Overview
mlabonne/OrpoLlama-3-8B is an 8 billion parameter language model, fine-tuned by mlabonne from the base meta-llama/Meta-Llama-3-8B model. The fine-tuning process utilized the ORPO (Optimized Reward Policy Optimization) method on the mlabonne/orpo-dpo-mix-40k dataset, as detailed in this article.
Key Capabilities and Features
- Architecture: Based on the Llama 3 family, providing a strong foundation for general language understanding and generation.
- Context Window: Supports an 8k token context window, allowing for processing longer inputs and generating more coherent, extended responses.
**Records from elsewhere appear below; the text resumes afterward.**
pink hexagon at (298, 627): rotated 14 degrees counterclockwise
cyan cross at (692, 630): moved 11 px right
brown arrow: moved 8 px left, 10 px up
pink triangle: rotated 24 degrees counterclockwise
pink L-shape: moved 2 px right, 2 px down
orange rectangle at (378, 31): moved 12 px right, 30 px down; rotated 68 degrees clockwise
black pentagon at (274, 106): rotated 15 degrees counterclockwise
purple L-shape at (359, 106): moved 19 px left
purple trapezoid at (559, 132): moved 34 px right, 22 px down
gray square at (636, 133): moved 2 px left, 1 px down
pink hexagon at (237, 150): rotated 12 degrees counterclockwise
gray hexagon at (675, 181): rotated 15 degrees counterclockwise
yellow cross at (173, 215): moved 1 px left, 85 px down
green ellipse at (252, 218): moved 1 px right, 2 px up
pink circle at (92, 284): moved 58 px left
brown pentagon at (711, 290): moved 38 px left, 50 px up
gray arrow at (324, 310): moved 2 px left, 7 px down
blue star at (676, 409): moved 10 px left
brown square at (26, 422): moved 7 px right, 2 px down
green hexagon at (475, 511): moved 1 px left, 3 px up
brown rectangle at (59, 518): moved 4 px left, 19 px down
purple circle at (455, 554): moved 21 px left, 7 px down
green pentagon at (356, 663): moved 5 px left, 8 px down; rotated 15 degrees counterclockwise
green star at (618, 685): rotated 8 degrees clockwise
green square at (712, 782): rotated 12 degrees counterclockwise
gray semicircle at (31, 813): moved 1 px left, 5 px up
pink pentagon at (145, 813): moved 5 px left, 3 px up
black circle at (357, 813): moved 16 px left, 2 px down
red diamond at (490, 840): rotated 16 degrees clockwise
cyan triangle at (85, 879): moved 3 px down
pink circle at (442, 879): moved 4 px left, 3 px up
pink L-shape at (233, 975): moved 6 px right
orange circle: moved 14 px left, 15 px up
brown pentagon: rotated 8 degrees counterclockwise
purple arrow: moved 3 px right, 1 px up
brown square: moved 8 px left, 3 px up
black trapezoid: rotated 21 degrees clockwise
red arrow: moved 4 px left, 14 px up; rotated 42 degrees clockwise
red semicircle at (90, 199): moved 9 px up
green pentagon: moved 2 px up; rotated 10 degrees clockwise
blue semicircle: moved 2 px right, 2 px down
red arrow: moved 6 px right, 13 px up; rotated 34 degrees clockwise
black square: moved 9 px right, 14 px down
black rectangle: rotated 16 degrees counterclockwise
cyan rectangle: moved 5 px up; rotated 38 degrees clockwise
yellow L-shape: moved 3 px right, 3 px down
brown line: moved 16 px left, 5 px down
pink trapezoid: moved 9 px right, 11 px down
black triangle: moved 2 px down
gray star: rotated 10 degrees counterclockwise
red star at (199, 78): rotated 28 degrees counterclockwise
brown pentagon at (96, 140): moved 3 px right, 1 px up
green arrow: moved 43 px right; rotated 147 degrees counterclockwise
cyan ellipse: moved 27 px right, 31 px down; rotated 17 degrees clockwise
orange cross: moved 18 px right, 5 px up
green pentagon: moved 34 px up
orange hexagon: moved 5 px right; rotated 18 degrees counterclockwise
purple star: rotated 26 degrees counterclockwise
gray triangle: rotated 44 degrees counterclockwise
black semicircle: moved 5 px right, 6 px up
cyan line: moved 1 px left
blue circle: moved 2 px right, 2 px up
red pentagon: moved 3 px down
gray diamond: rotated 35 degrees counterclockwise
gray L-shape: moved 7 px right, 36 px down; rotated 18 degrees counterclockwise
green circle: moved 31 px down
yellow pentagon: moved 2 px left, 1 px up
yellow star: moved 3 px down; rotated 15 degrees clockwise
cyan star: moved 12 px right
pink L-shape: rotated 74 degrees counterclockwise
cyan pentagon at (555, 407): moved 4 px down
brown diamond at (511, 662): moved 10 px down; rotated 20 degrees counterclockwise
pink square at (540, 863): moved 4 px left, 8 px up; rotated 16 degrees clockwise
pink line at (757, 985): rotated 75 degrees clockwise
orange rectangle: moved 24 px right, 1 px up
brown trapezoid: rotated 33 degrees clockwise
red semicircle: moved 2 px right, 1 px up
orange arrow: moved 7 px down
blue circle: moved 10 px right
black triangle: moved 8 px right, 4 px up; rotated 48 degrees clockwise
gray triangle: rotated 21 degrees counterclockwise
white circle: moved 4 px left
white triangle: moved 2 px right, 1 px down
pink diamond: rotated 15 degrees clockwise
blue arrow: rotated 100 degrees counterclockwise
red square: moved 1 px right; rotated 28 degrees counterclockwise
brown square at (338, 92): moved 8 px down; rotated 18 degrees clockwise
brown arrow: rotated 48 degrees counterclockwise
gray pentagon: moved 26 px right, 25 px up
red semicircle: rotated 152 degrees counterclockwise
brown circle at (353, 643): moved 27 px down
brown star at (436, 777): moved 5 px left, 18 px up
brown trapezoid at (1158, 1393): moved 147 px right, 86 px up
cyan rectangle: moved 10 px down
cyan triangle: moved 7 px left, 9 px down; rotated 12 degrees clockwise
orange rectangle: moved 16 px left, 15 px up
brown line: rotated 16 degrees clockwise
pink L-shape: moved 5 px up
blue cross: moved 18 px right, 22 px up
- ChatML Template: Trained to follow the ChatML template, ensuring compatibility and optimal performance with chat-based applications.
- Quantized Versions: Various quantized versions are available for efficient deployment, including GGUF, AWQ, and EXL2 formats, provided by community contributors like bartowski, solidrust, and LoneStriker.
Performance Highlights
Evaluations using LLM AutoEval indicate that OrpoLlama-3-8B outperforms its base model, Llama-3-8B-Instruct, on specific datasets:
- GPT4All: Achieves 70.59%, surpassing Llama-3-8B-Instruct's 69.86%.
- TruthfulQA: Scores 52.39%, compared to Llama-3-8B-Instruct's 51.65%.
While its overall average score on the Nous benchmark is slightly lower than Llama-3-8B-Instruct, its strengths in specific areas make it a compelling choice for tasks requiring factual accuracy and general knowledge. Training curves and detailed experiment logs are available on W&B.